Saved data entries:
════════════════
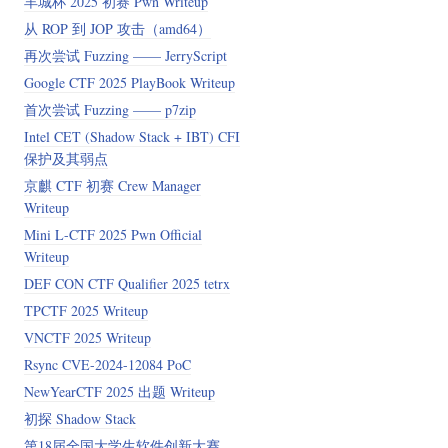
羊城杯 2025 初赛 Pwn Writeup
从 ROP 到 JOP 攻击（amd64）
再次尝试 Fuzzing —— JerryScript
Google CTF 2025 PlayBook Writeup
首次尝试 Fuzzing —— p7zip
Intel CET (Shadow Stack + IBT) CFI
保护及其弱点
京麒 CTF 初赛 Crew Manager
Writeup
Mini L-CTF 2025 Pwn Official
Writeup
DEF CON CTF Qualifier 2025 tetrx
TPCTF 2025 Writeup
VNCTF 2025 Writeup
Rsync CVE-2024-12084 PoC
NewYearCTF 2025 出题 Writeup
初探 Shadow Stack
第18届全国大学生软件创新大赛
════════════════
DIRECTIONS FOR THIS TASK → Could every entry be restated word for word, pictures excluded?

THE COMPLETED TASK →
羊城杯 2025 初赛 Pwn Writeup
从 ROP 到 JOP 攻击（amd64）
再次尝试 Fuzzing —— JerryScript
Google CTF 2025 PlayBook Writeup
首次尝试 Fuzzing —— p7zip
Intel CET (Shadow Stack + IBT) CFI
保护及其弱点
京麒 CTF 初赛 Crew Manager
Writeup
Mini L-CTF 2025 Pwn Official
Writeup
DEF CON CTF Qualifier 2025 tetrx
TPCTF 2025 Writeup
VNCTF 2025 Writeup
Rsync CVE-2024-12084 PoC
NewYearCTF 2025 出题 Writeup
初探 Shadow Stack
第18届全国大学生软件创新大赛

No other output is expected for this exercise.